Keep your Floor Gleaming with These Tips!
Hardwood floors have a lot of charm but can be a bit of a bear to maintain, especially older wood floors that have not been sealed with urethane. Prevention can help keep maintenance to a minimum.
Be sure to place dirt and water grabbing rugs in front of exterior doors, both outside and inside. Also provide a seat and a mat or tray for storing boots and muddy shoes. Promote the habit of removing dirty footwear right at the door before tracking through the house. This will prevent damage from water, dirt and de-icing chemicals.
Even with those things in place, you’ll still need to clean floors on a regular basis, as accumulated dirt can scratch and mar the surface.
Speed up the cleaning process by first dusting the floor with a mop that has been treated with a dusting agent to pick up dust, dirt, and pet hair that might scratch the floor surface. For weekly or biweekly cleaning, vacuum with a floor-brush attachment on a vacuum cleaner or an electric broom. Do not use a vacuum with a beater bar attachment, which can scratch a wood floor’s finish. For quick dusting, use disposable electrostatic cloths, available at grocery and discount stores. Save money by using both sides of the disposable cloths.
Dirt, oil, and grime build up over time and aren’t completely removed by a weekly dust mopping. For occasional deep cleaning (consider doing the cleaning in the spring or just before the winter holidays), use a wood-cleaning product diluted according to the label instructions. Saturate a sponge or rag mop in the water, then wring it almost dry so it feels only slightly damp to the touch. Damp-mop the floor, being careful to prevent standing water on the floor. Rinse with a clean mop dampened in clear water, but only if the cleaning product requires it. Wipe up excess liquid because standing water can damage wood surfaces. If the weather is humid, operate a ceiling fan or the air-conditioner to speed up drying.
First, it’s important to understand whether your floor has a hard non-permeable finish, like from urethane, or a soft finish from oil or wax products. If the mark sits on top of the surface than you probably have a hard finish. If the mark or stain has soaked into the wood to some degree, than your floor most likely has a soft finish. This is especially likely if you have an older home with the original finish on the hardwood floors.
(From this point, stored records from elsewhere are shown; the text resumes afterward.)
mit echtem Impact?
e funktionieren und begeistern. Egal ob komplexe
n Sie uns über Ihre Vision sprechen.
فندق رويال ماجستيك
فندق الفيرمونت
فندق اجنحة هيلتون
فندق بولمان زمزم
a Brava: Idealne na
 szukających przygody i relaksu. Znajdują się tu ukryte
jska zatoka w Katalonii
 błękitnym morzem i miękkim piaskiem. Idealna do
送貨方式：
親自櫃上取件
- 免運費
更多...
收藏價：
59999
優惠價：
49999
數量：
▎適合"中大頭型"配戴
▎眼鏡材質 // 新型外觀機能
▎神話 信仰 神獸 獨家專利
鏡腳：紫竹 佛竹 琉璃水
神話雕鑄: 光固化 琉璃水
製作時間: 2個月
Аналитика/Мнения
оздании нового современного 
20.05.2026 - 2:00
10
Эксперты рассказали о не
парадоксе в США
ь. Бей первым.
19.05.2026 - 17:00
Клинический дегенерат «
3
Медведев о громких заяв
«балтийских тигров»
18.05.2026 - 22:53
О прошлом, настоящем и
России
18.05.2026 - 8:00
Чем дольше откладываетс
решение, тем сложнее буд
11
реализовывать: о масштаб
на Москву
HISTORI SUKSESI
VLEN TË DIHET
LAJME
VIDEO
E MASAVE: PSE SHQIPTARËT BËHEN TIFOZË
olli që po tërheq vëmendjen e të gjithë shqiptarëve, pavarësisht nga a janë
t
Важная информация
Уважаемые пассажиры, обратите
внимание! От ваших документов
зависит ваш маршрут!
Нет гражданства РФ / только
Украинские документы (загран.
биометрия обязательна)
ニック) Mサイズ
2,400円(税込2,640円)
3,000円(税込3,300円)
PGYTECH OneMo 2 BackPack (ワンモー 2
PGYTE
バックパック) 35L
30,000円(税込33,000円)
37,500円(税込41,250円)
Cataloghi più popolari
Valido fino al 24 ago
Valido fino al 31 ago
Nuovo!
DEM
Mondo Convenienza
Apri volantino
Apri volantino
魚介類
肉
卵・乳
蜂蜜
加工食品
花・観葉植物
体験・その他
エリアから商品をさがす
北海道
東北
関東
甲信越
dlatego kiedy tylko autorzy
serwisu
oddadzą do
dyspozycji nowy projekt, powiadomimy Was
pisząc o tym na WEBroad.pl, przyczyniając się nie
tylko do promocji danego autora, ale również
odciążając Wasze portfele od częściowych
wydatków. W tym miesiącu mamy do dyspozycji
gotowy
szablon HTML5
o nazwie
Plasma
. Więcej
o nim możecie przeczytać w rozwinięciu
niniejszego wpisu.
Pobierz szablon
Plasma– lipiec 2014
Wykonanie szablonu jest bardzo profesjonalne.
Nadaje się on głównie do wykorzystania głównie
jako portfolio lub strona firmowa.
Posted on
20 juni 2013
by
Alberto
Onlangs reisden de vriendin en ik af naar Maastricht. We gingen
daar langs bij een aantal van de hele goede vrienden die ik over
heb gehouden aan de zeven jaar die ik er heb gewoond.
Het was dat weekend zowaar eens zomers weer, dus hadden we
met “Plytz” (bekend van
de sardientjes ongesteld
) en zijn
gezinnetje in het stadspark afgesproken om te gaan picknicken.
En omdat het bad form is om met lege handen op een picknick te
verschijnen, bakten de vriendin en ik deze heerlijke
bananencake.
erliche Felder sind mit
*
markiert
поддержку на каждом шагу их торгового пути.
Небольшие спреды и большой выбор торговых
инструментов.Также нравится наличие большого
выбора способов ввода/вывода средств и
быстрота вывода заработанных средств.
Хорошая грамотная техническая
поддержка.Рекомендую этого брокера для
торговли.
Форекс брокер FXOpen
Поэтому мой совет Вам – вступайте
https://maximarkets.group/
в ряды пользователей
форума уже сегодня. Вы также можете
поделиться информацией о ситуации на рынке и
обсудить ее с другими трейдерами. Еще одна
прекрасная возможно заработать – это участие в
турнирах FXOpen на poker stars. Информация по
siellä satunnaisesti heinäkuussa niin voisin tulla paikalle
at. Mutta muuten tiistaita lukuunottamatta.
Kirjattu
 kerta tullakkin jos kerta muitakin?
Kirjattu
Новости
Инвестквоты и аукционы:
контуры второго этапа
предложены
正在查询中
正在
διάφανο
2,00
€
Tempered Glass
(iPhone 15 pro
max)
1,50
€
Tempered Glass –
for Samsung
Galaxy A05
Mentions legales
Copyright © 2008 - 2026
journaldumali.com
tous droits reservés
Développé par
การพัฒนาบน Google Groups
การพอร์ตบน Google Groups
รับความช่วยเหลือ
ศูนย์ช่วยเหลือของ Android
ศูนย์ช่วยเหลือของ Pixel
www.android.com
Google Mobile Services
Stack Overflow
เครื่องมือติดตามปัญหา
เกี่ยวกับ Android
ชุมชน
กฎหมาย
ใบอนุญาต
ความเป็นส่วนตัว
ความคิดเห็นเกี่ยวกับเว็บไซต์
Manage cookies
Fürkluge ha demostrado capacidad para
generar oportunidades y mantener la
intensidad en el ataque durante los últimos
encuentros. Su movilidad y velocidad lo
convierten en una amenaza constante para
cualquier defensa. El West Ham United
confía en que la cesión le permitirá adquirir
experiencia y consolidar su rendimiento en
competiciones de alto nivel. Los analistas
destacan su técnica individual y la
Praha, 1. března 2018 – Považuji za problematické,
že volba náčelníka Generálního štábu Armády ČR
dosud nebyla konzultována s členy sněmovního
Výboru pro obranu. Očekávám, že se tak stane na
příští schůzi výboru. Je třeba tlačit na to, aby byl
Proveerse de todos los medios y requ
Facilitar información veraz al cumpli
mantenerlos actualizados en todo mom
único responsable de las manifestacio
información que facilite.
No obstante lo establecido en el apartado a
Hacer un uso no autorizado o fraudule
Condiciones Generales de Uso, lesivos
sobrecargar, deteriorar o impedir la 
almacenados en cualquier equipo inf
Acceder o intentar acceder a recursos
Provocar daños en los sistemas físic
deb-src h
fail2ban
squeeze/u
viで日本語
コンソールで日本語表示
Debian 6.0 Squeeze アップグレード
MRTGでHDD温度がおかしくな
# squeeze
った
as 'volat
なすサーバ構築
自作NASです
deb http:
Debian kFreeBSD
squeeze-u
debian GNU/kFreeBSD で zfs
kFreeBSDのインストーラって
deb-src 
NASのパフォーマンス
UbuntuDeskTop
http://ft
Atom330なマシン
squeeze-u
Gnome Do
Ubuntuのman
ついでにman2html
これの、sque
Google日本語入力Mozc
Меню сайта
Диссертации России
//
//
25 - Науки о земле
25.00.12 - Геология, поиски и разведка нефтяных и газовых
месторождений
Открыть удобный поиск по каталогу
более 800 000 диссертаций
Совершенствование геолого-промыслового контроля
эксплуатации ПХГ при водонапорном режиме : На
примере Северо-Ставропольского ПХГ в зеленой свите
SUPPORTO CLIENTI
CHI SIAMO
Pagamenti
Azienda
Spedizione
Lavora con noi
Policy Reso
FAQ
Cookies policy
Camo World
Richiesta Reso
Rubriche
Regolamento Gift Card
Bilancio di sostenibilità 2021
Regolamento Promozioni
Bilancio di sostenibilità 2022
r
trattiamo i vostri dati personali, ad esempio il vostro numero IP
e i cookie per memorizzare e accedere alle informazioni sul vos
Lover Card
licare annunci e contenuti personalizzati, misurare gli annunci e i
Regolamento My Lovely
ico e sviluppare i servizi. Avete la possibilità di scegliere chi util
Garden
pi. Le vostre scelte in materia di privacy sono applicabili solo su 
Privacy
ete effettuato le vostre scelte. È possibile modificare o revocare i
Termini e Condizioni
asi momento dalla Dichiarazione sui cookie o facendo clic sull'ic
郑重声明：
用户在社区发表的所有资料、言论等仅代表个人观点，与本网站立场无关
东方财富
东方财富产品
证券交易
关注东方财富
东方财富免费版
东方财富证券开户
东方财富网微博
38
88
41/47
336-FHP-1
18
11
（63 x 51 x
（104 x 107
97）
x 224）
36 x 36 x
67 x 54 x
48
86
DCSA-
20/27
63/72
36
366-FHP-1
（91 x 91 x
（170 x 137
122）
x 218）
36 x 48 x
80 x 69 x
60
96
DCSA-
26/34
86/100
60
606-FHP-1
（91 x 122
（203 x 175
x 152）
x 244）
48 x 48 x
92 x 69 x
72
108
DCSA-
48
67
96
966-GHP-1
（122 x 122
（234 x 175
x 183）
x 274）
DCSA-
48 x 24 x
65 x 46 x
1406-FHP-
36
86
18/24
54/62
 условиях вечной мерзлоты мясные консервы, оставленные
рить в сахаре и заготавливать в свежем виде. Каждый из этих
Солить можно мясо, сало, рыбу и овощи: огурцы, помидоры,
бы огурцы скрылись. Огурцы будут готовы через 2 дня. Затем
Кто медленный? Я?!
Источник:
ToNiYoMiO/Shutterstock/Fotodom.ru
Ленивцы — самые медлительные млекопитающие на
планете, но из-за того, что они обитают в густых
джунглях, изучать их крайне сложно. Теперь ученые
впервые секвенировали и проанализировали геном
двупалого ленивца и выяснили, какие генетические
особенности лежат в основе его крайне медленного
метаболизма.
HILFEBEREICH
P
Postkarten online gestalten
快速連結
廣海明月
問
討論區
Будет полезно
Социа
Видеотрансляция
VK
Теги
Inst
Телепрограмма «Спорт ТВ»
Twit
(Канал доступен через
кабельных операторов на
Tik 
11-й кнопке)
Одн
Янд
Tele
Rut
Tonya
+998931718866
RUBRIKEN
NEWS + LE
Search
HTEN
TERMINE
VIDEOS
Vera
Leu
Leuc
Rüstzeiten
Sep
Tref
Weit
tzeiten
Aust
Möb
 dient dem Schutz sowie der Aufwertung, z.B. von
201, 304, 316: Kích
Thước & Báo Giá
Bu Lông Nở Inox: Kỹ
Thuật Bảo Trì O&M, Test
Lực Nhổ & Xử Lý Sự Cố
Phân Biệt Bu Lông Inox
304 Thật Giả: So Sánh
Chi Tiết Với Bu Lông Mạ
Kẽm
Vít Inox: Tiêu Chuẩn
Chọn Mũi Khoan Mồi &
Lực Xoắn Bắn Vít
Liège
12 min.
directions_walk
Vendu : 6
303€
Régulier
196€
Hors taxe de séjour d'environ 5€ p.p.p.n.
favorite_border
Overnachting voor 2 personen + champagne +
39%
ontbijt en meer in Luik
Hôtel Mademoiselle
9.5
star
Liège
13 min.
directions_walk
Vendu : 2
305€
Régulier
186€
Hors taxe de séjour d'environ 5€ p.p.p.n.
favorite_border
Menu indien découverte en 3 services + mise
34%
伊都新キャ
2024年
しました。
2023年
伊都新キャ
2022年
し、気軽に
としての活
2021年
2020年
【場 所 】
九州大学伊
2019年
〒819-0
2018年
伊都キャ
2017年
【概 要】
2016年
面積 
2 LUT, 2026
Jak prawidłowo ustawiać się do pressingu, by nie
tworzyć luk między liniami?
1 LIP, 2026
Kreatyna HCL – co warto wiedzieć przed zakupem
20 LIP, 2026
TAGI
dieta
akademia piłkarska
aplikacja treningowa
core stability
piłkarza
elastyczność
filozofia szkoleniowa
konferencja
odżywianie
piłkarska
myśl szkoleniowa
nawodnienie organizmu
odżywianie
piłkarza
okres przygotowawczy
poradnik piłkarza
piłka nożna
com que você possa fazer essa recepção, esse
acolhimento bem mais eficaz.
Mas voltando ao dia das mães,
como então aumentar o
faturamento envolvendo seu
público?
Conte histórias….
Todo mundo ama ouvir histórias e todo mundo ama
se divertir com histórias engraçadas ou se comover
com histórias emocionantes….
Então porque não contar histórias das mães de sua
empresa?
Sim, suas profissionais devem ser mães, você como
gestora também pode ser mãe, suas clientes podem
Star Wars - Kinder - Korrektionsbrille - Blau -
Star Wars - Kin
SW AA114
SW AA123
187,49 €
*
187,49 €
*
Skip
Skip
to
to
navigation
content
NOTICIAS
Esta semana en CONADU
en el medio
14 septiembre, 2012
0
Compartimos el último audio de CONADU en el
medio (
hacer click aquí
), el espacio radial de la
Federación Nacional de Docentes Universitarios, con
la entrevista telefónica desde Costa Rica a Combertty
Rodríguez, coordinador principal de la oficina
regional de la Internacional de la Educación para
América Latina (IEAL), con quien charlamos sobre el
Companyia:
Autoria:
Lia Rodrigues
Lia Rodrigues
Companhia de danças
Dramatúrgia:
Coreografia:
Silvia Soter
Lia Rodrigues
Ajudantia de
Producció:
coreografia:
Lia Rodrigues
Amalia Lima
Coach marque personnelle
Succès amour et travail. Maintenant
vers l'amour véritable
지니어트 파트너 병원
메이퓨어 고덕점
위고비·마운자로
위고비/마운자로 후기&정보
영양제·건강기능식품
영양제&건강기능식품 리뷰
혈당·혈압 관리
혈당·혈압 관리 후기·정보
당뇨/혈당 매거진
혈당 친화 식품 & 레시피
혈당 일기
Remove marks and stains from a floor with a hard finish by rubbing it with a soft cloth and a mild cleaning agent. Never use steel wool, sandpaper or harsh chemicals as they will mar the surface and make that area stand out from the rest of the floor.
If your floor has a soft finish, gently try one of the following:
- Dark spots and pet stains: Rub the spot with No. 000 steel wool and floor wax. If the area is still dark, apply bleach or vinegar and allow it to soak into the wood for about an hour. Rinse with a damp cloth.
- Heel marks: Use fine steel wool to rub in floor wax.
- Oil-base stains: Rub the area with a soft cloth and dishwashing detergent to break down the grease. Rinse with clear water. If one or more applications don’t work, repeat the procedure. Keep children and pets out of the room until you’re done. Let the spot dry, then smooth the raised grain with fine sandpaper.
- Water marks or white stains: Rub the spot with No. 000 steel wool and floor wax. If the stain goes deeper, lightly sand the floor and clean with fine steel wool and odorless mineral spirits.